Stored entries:
***
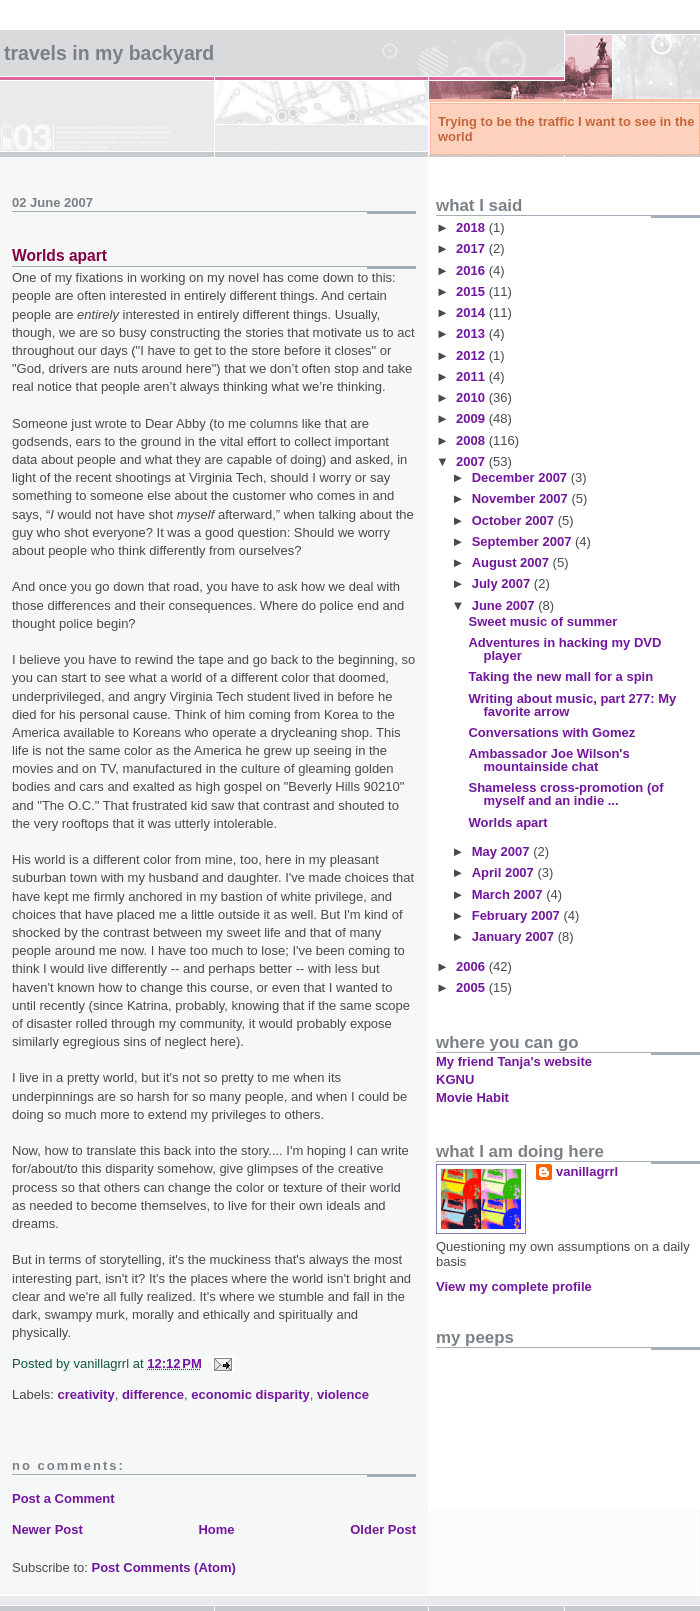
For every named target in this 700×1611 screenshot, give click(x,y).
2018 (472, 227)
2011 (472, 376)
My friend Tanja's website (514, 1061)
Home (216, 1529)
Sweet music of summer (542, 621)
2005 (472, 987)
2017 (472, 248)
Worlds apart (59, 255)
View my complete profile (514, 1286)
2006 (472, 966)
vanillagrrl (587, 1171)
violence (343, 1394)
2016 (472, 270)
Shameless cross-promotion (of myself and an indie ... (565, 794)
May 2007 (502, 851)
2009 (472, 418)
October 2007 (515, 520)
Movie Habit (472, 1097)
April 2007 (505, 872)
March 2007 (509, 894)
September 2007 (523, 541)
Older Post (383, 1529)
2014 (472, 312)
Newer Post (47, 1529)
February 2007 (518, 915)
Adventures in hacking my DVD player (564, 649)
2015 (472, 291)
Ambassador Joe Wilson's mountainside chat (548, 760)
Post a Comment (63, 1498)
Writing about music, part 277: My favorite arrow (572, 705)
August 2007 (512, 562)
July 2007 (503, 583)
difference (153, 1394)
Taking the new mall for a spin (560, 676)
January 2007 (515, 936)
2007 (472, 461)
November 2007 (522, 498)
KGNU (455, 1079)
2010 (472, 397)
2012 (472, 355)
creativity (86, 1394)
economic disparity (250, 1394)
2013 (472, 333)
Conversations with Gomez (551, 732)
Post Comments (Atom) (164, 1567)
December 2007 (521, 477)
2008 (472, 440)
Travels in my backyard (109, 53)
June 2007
***
Please find all lines of the entries that hold the string "Post" and copy them.

Older Post (383, 1529)
Newer Post (47, 1529)
Post a Comment (63, 1498)
Post Comments (Atom) (164, 1567)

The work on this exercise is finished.